Only the lines from the one holding "Pink (168, 1515)" to the end of the data should be echoed, exactly as they appear, minus the pictures.

_Dataset entries_.

+--

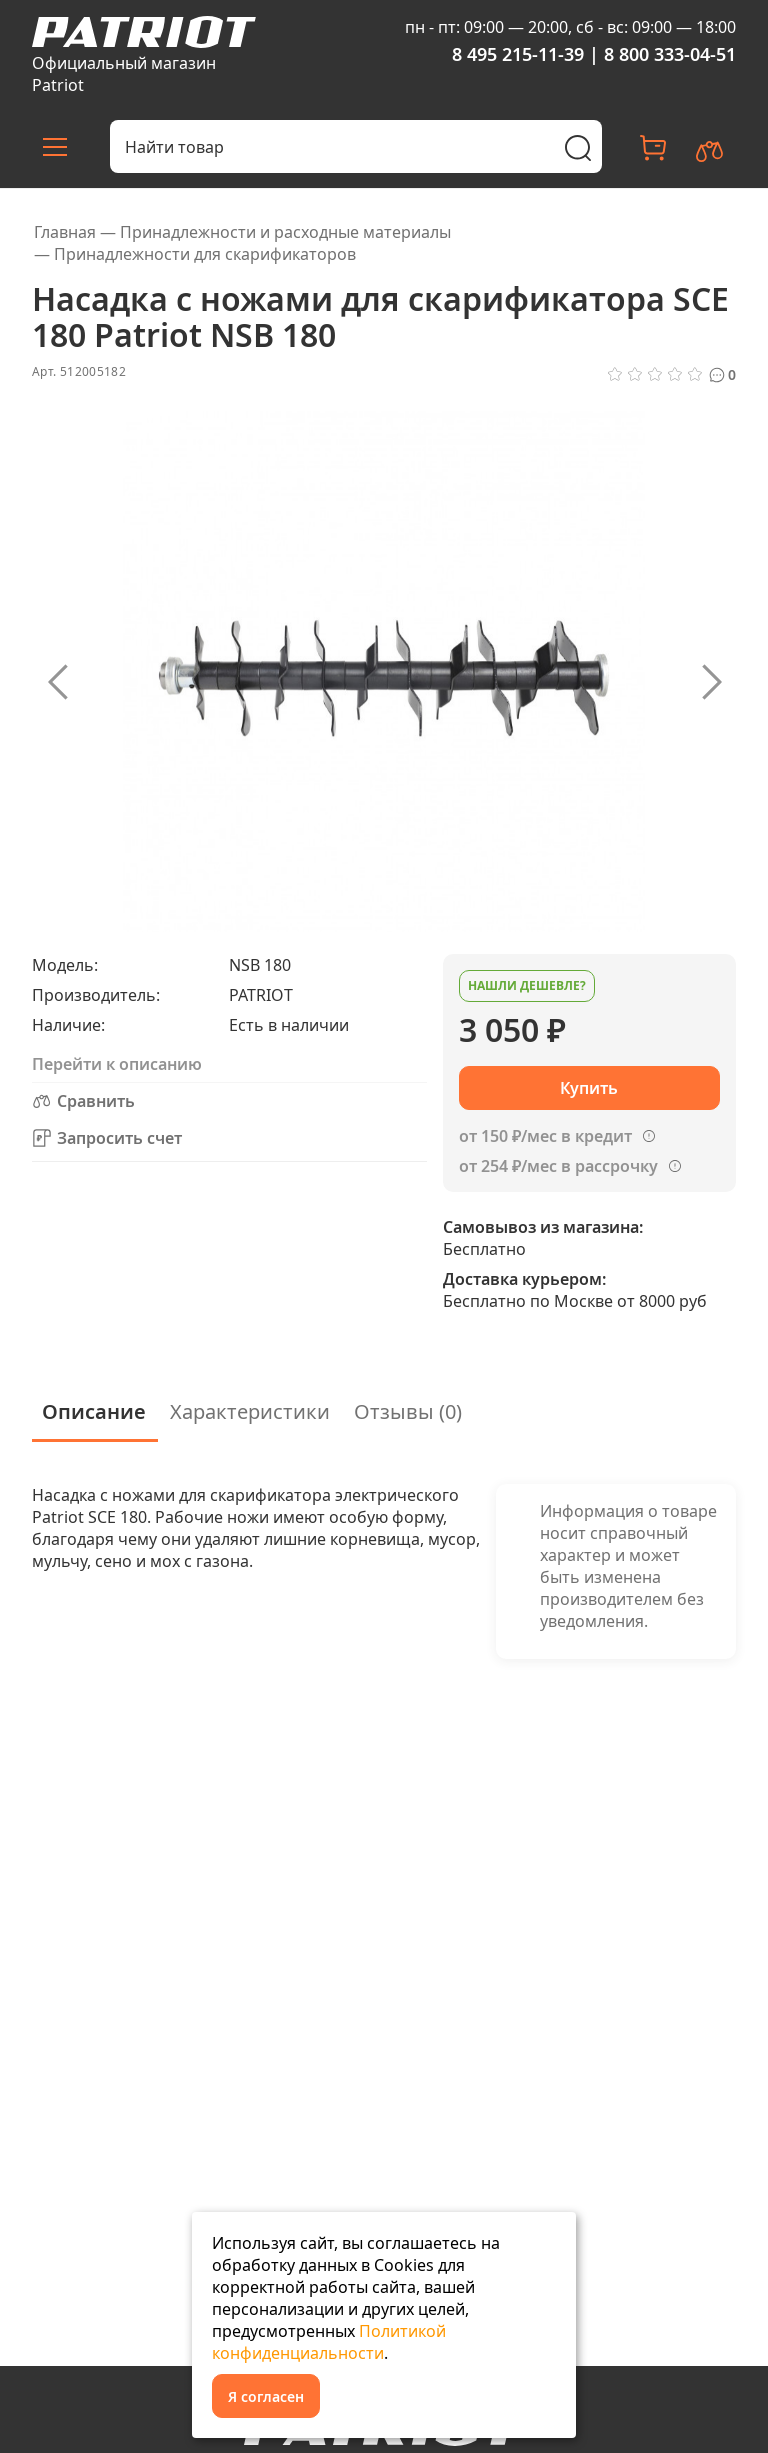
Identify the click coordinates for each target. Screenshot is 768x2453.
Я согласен (266, 2396)
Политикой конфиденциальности (329, 2342)
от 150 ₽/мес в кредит (545, 1136)
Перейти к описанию (117, 1064)
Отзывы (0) (408, 1411)
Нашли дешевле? (527, 985)
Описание (94, 1411)
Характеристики (250, 1411)
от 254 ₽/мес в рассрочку (558, 1166)
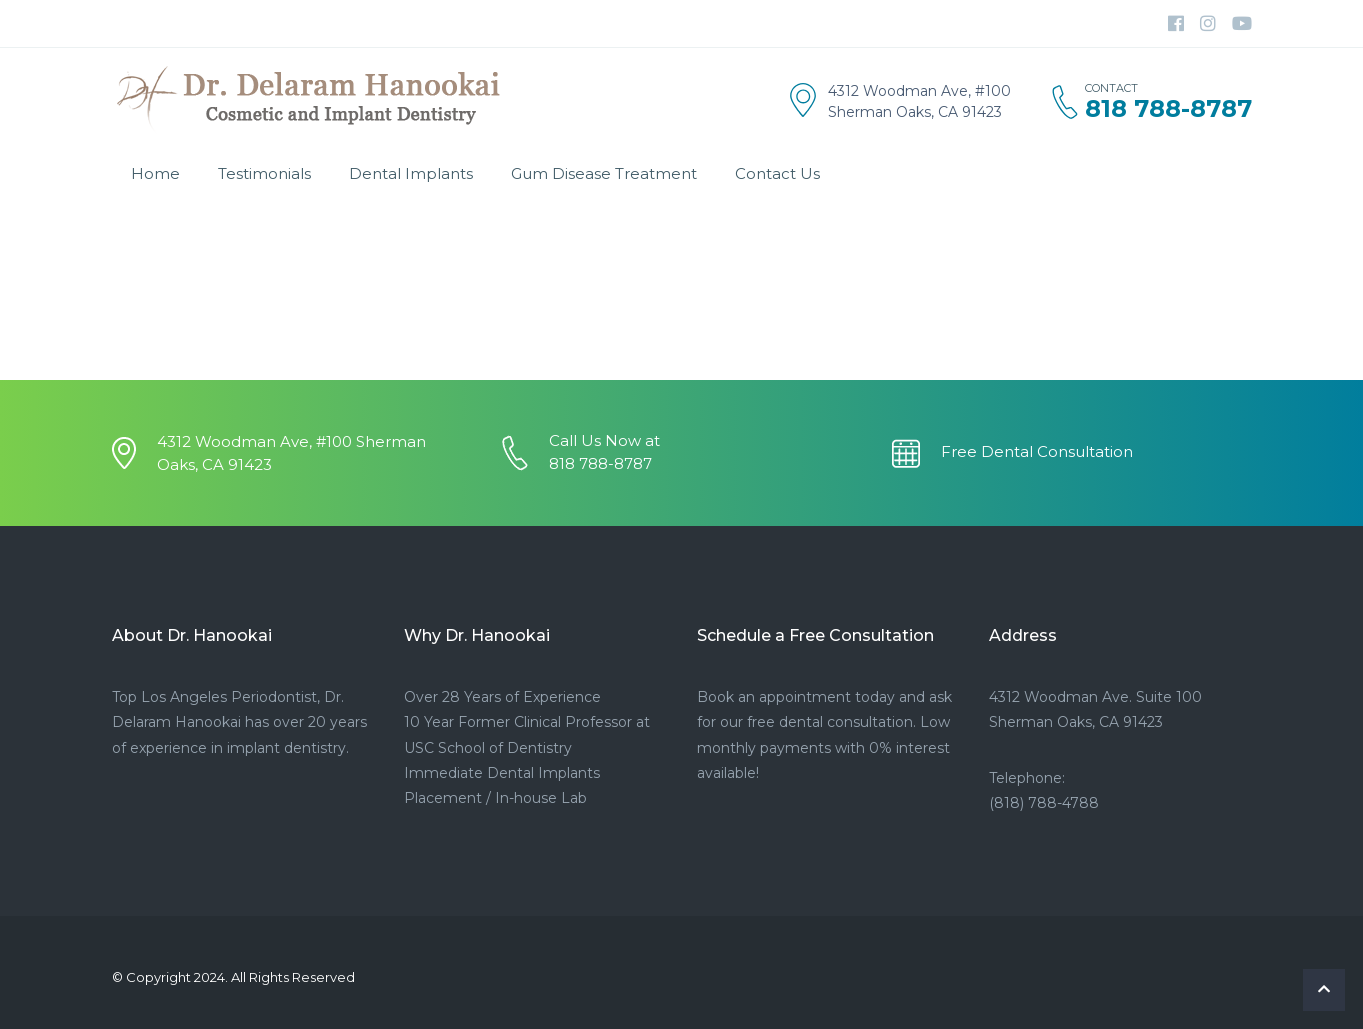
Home (155, 173)
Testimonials (264, 173)
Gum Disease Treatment (604, 173)
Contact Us (777, 173)
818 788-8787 (1168, 109)
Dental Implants (411, 173)
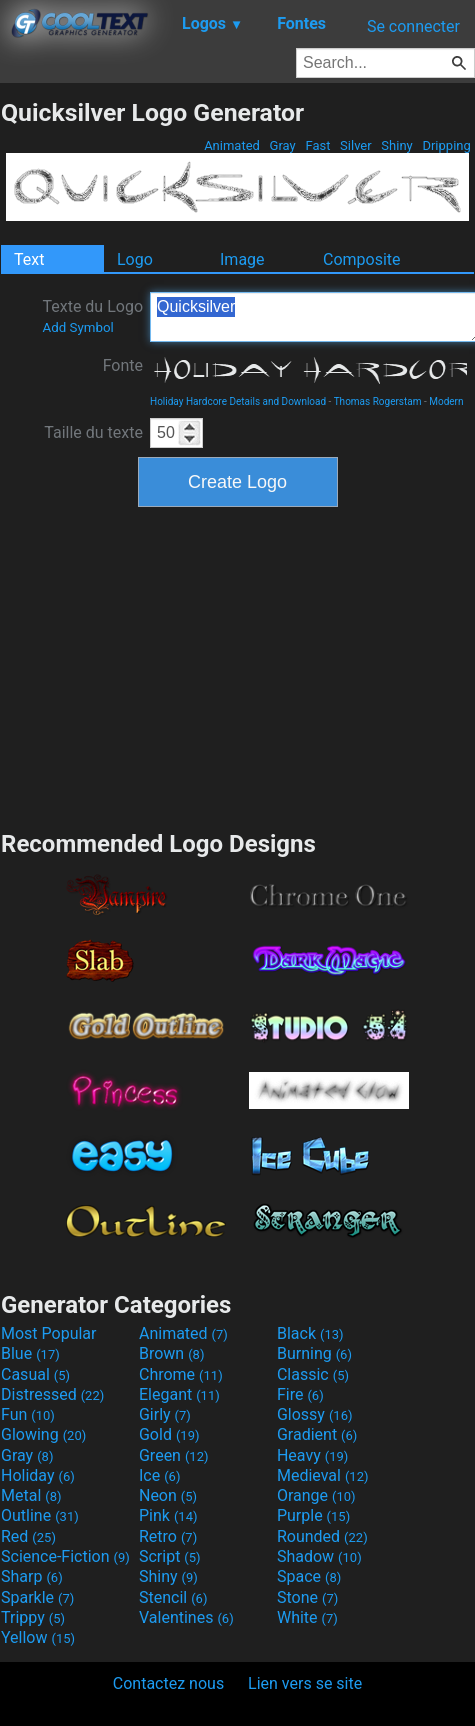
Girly (165, 1414)
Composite (362, 259)
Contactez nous (168, 1683)
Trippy (33, 1617)
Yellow (38, 1637)
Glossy (315, 1414)
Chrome (181, 1374)
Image (242, 259)
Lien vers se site (305, 1683)
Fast (317, 145)
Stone (307, 1597)
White (307, 1617)
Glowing (43, 1434)
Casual (35, 1374)
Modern (446, 401)
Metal (31, 1495)
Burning (314, 1353)
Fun (28, 1414)
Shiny (397, 145)
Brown (171, 1353)
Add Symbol (77, 327)
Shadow (319, 1556)
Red (28, 1536)
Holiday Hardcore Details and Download (238, 401)
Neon (168, 1495)
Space (309, 1576)
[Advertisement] (238, 666)
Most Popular (49, 1333)
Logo (135, 259)
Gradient (317, 1434)
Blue (30, 1353)
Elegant (179, 1394)
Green (174, 1455)
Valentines (186, 1617)
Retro (168, 1536)
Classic (313, 1374)
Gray (282, 145)
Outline (40, 1515)
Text (29, 259)
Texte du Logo (92, 316)
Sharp (32, 1576)
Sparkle (37, 1597)
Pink (168, 1515)
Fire (300, 1394)
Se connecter (413, 26)
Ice (159, 1475)
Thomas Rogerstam (378, 401)
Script (170, 1556)
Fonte (123, 365)
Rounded (322, 1536)
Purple (313, 1515)
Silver (356, 145)
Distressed (52, 1394)
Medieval (323, 1475)
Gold (169, 1434)
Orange (316, 1495)
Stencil (173, 1597)
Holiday (38, 1475)
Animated (232, 145)
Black (310, 1333)
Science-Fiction (65, 1556)
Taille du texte (93, 432)
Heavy (312, 1455)
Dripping (446, 145)
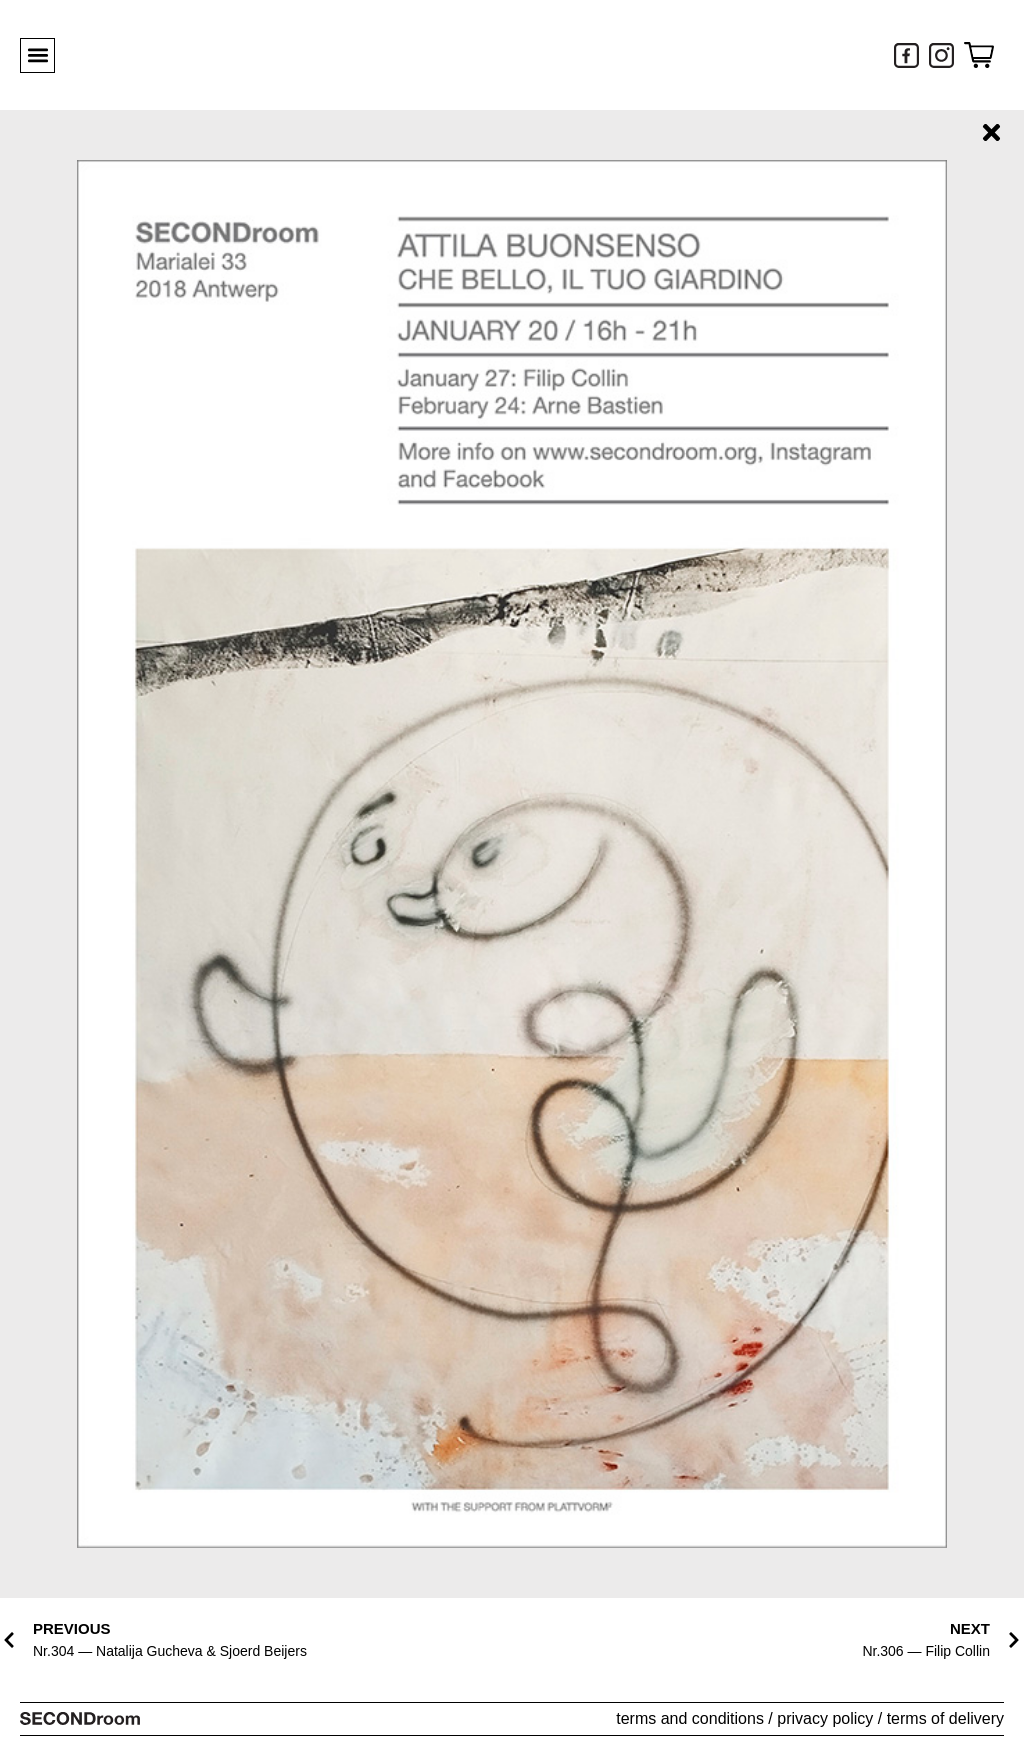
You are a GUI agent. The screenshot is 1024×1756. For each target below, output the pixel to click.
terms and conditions (690, 1718)
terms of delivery (945, 1718)
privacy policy (825, 1718)
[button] (37, 55)
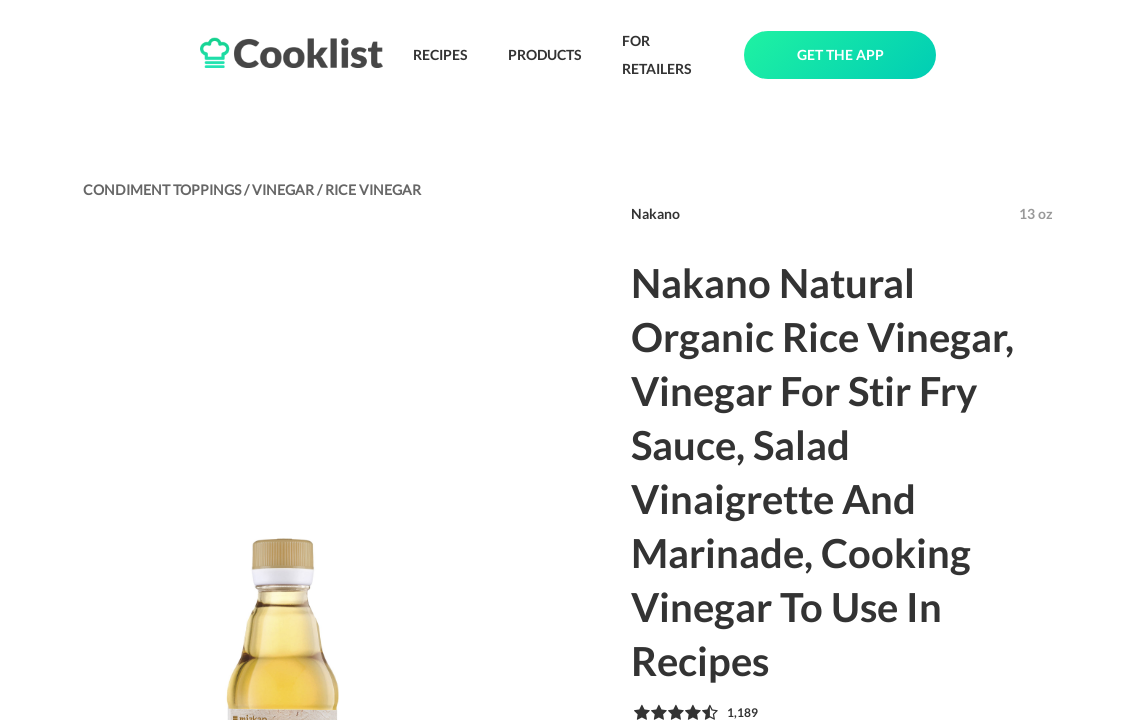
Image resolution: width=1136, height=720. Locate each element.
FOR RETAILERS (657, 54)
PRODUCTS (545, 54)
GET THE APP (840, 54)
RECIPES (440, 54)
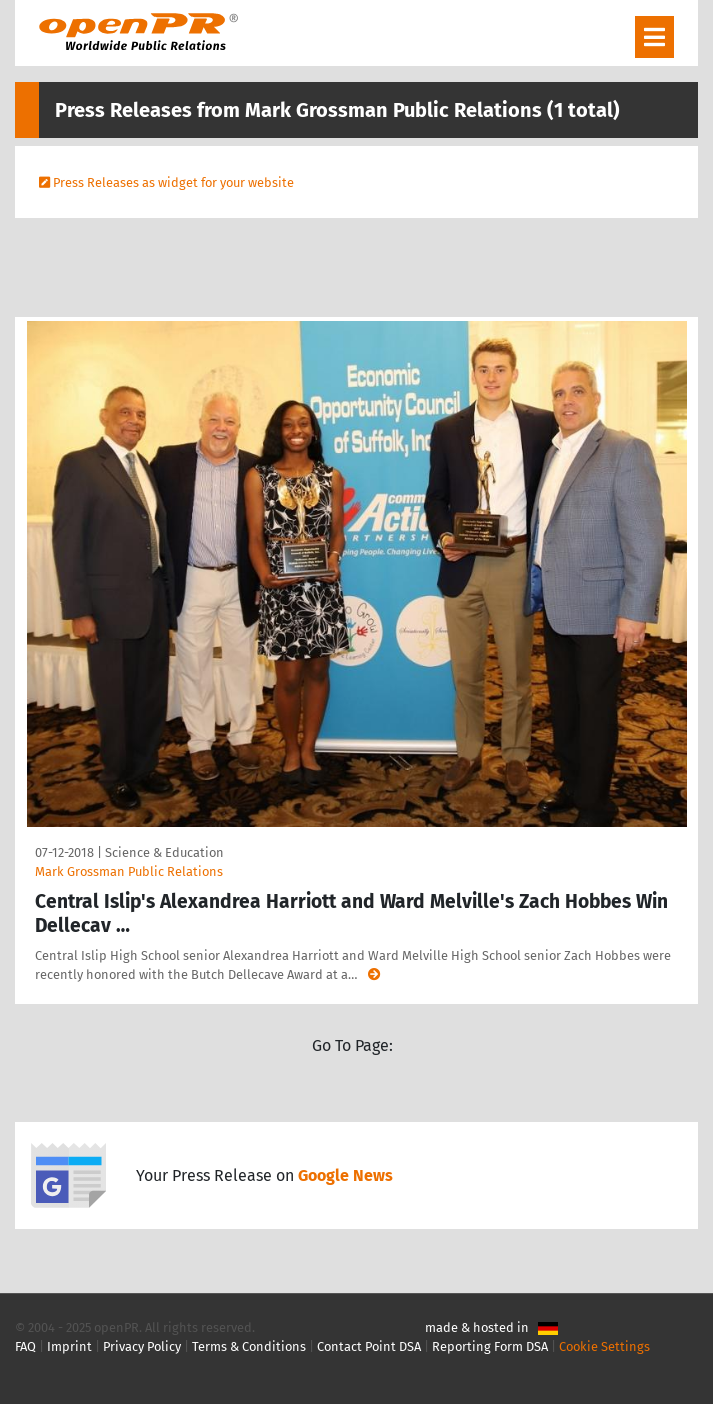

+--

_Written answer_.
Pink (168, 1515)
Fire (300, 1394)
Se connecter (413, 26)
Ice (159, 1475)
Thomas Rogerstam (378, 401)
Script (170, 1556)
Fonte (123, 365)
Rounded (322, 1536)
Purple (313, 1515)
Silver (356, 145)
Distressed (52, 1394)
Medieval (323, 1475)
Gold (169, 1434)
Orange (316, 1495)
Stencil (173, 1597)
Holiday (38, 1475)
Animated (232, 145)
Black (310, 1333)
Science-Fiction (65, 1556)
Taille du texte (93, 432)
Heavy (312, 1455)
Dripping (446, 145)
You are a GUI agent. The screenshot is 1024×1756. For each target below, output the pixel to click.
terms and conditions (690, 1718)
terms of delivery (945, 1718)
privacy policy (825, 1718)
[button] (37, 55)
Image resolution: width=1136, height=720. Locate each element.
FOR RETAILERS (657, 54)
PRODUCTS (545, 54)
GET THE APP (840, 54)
RECIPES (440, 54)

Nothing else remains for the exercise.